- Task objective -
Find "Envoyer votre demande (220, 2201)" and "Cohérence communication (220, 2556)" in the records below. Copy the lines holding them and every line between, exactly, and no others.

- Exercise input -
▼
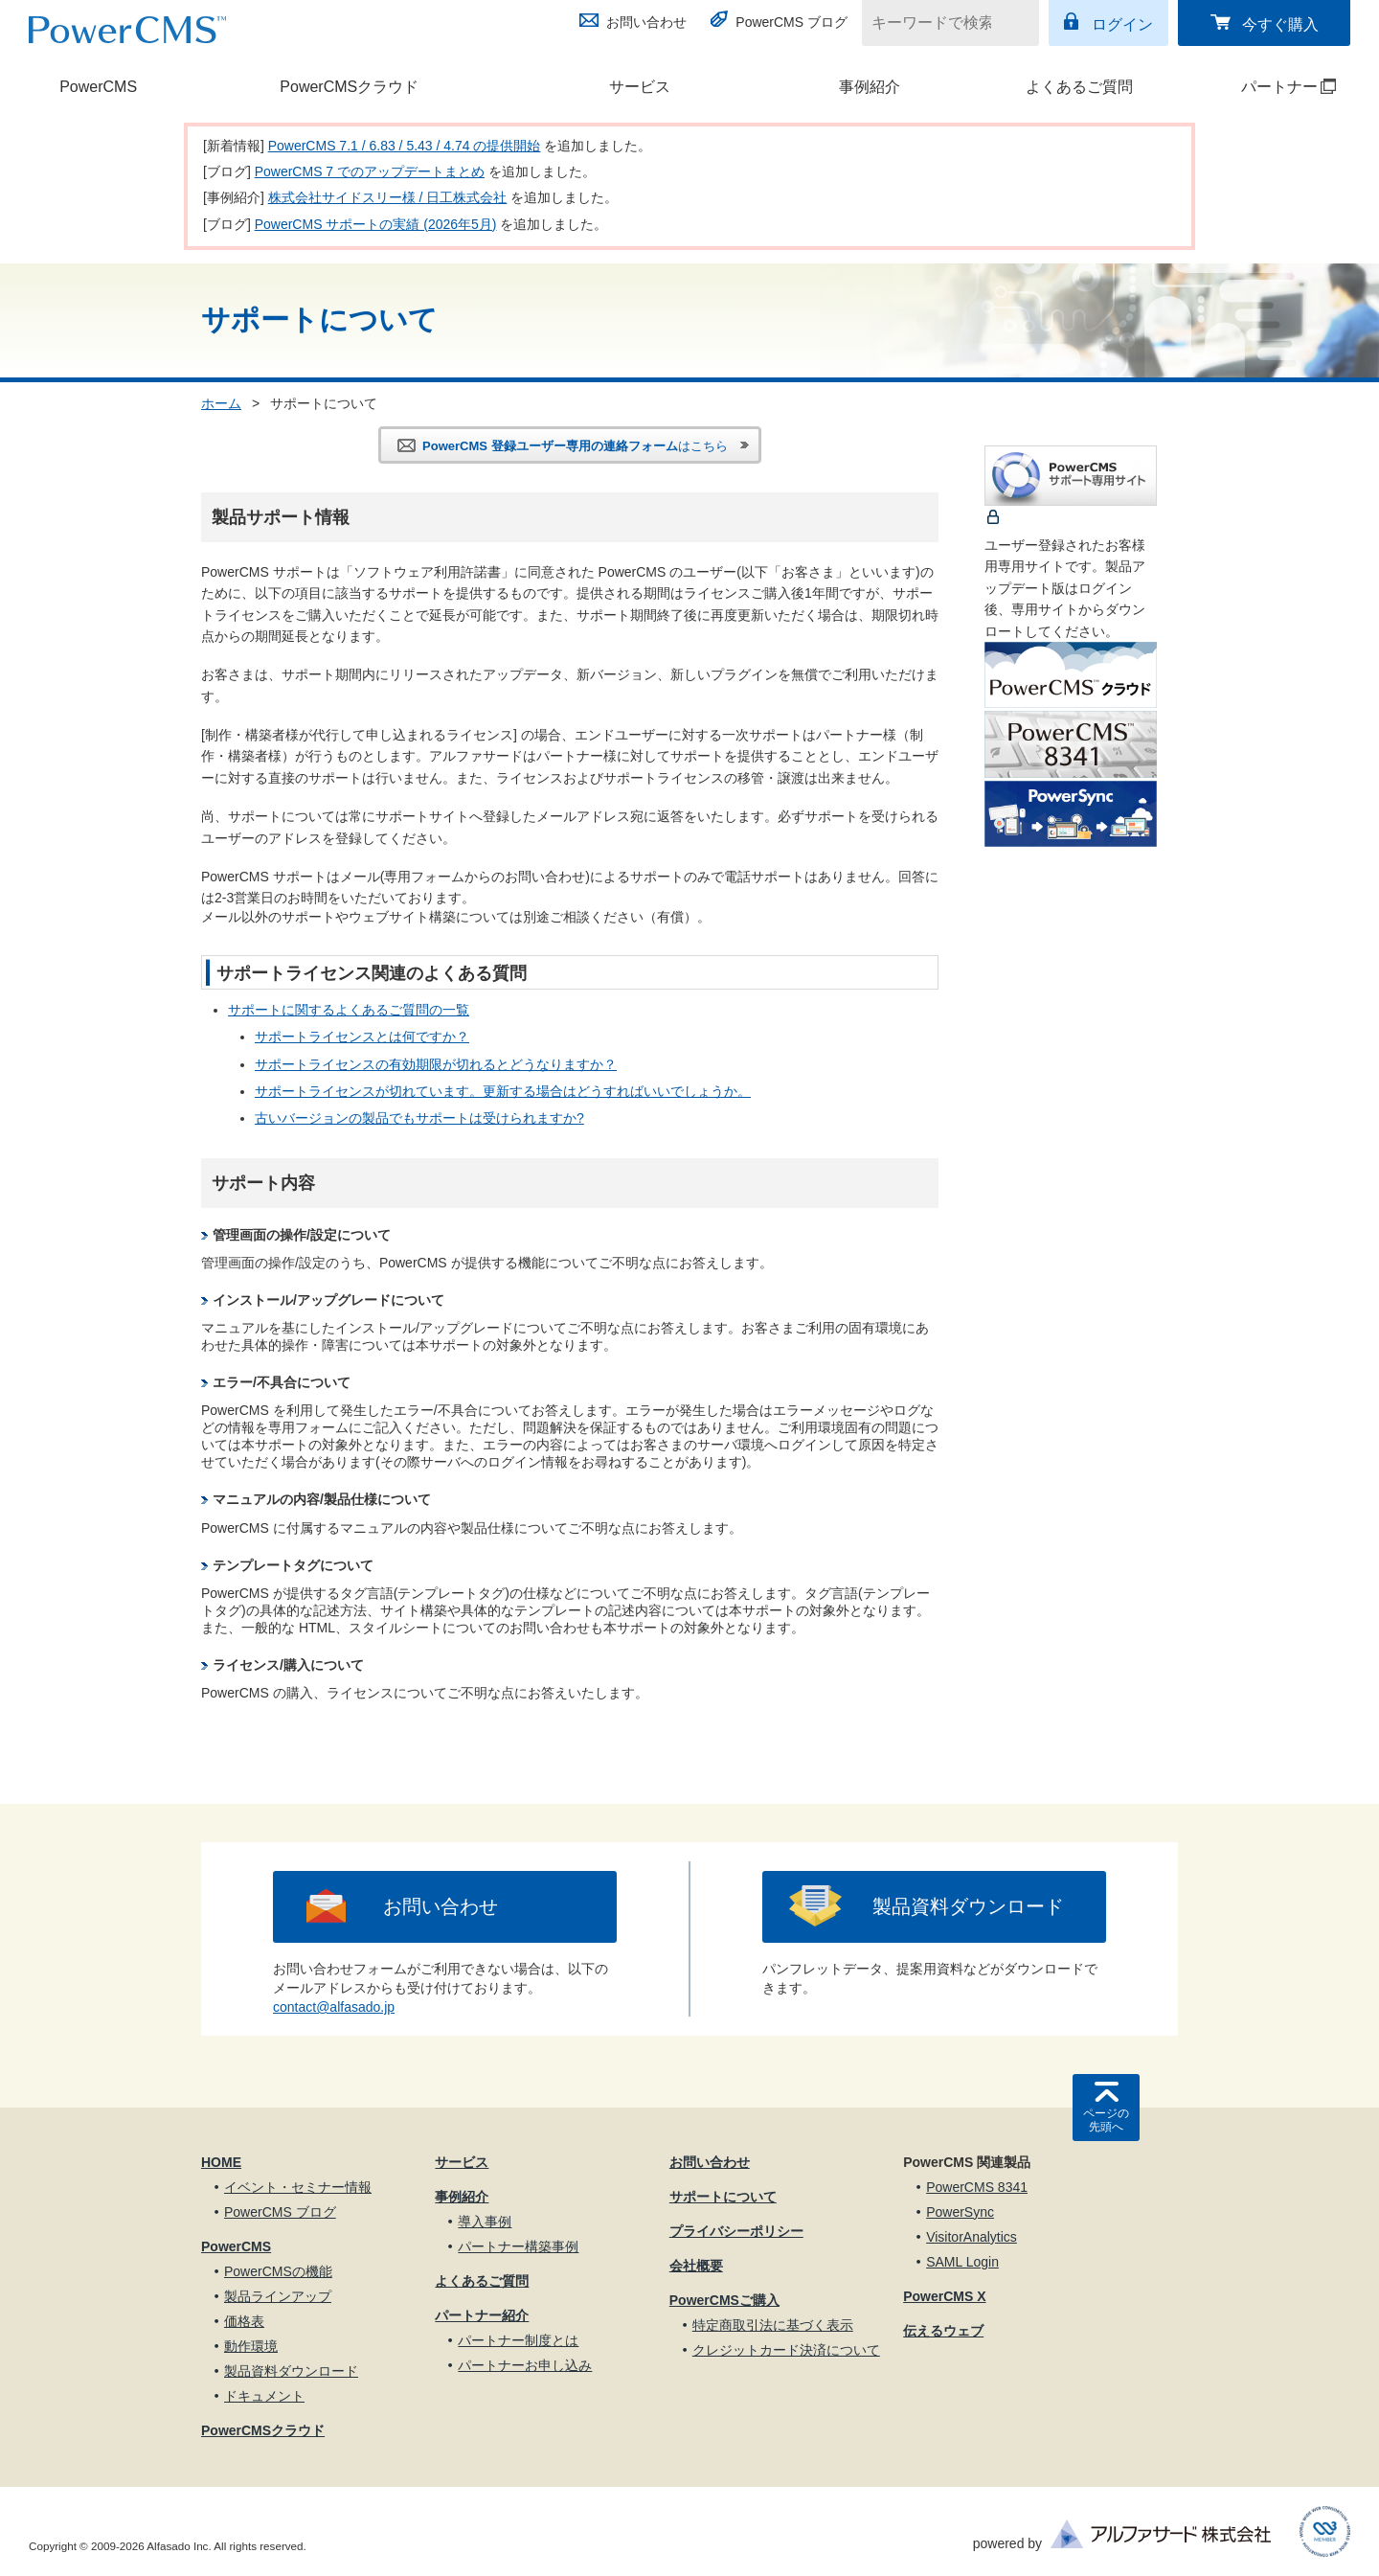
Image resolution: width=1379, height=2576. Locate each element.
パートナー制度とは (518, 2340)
▲
▼
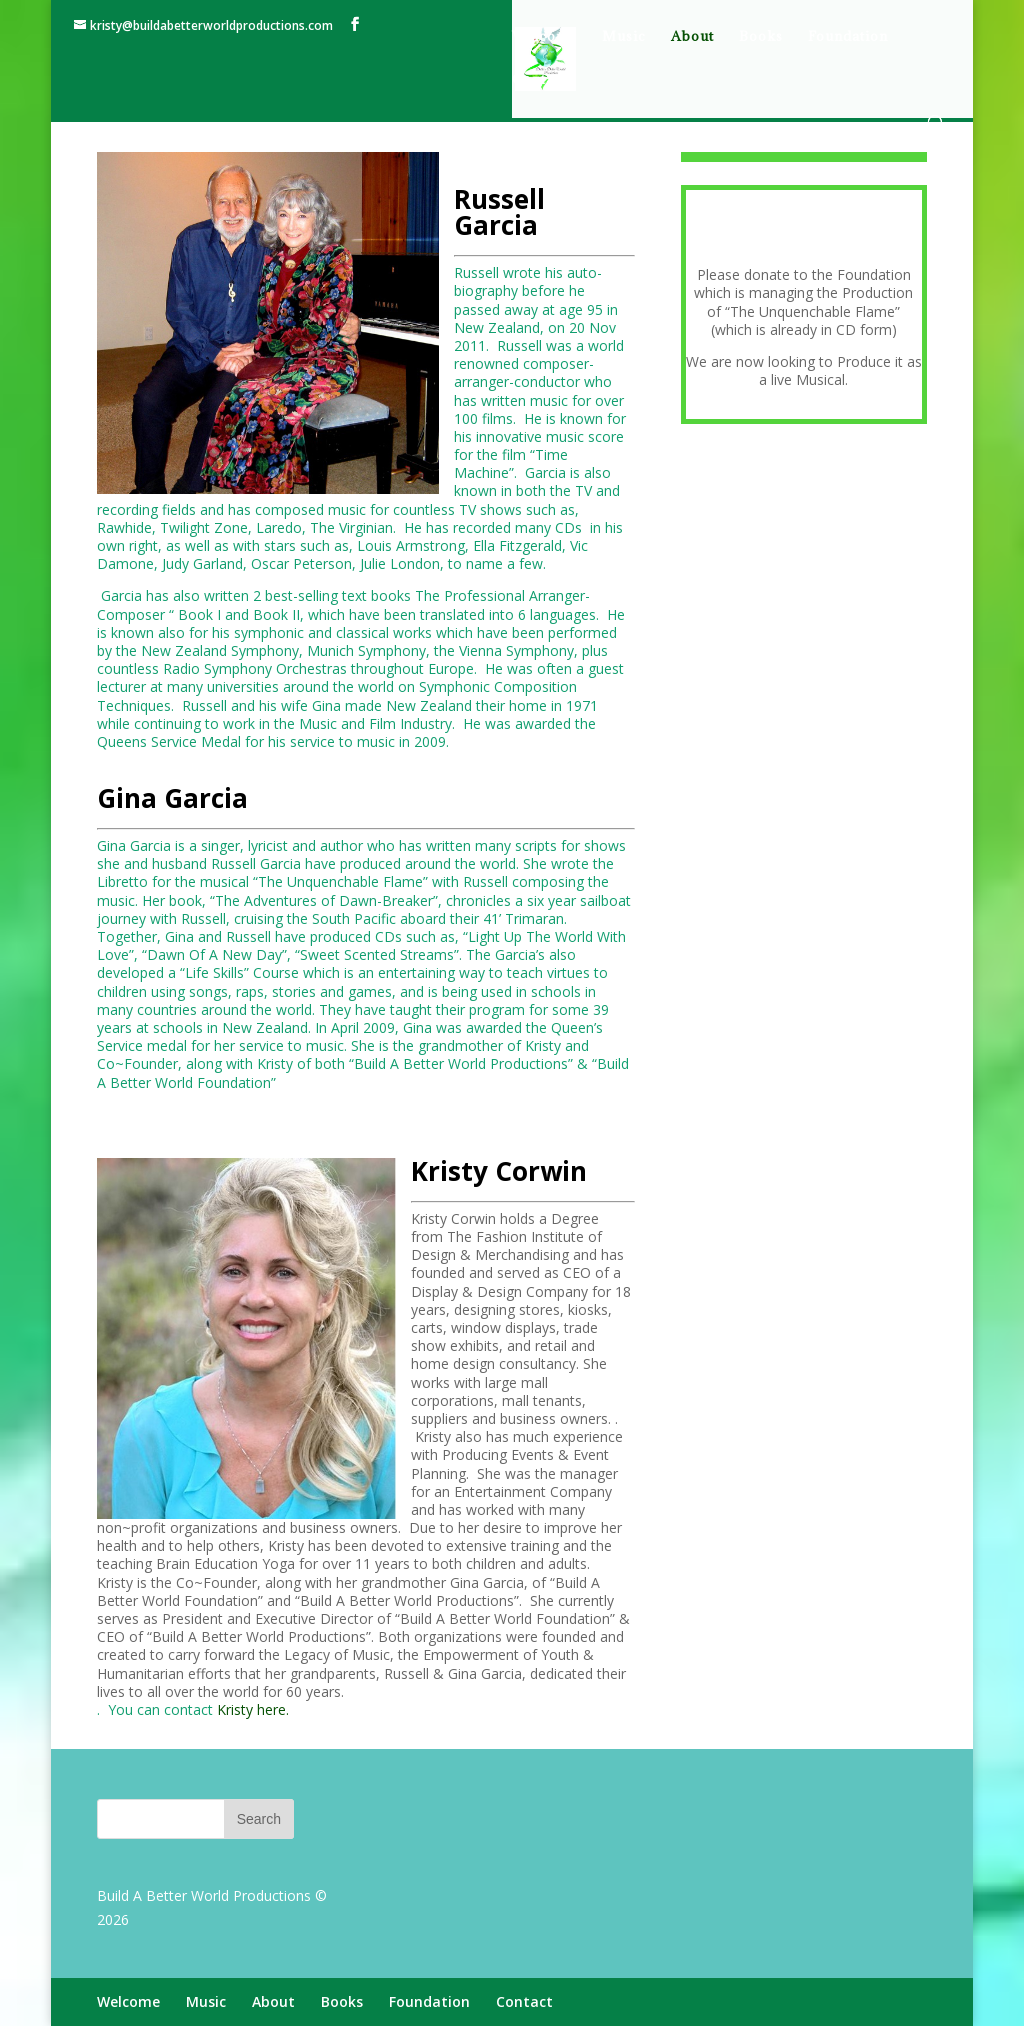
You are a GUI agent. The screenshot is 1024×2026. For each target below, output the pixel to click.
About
▲
▼
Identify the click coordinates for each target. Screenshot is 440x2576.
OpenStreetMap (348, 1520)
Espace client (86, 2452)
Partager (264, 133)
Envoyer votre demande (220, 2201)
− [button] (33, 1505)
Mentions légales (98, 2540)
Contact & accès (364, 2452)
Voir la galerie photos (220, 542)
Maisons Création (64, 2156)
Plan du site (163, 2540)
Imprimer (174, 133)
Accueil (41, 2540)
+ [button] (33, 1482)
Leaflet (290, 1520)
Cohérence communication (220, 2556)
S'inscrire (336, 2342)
▲
- Solution -
Envoyer votre demande (220, 2201)
− [button] (33, 1505)
Mentions légales (98, 2540)
Contact & accès (364, 2452)
Voir la galerie photos (220, 542)
Maisons Création (64, 2156)
Plan du site (163, 2540)
Imprimer (174, 133)
Accueil (41, 2540)
+ [button] (33, 1482)
Leaflet (290, 1520)
Cohérence communication (220, 2556)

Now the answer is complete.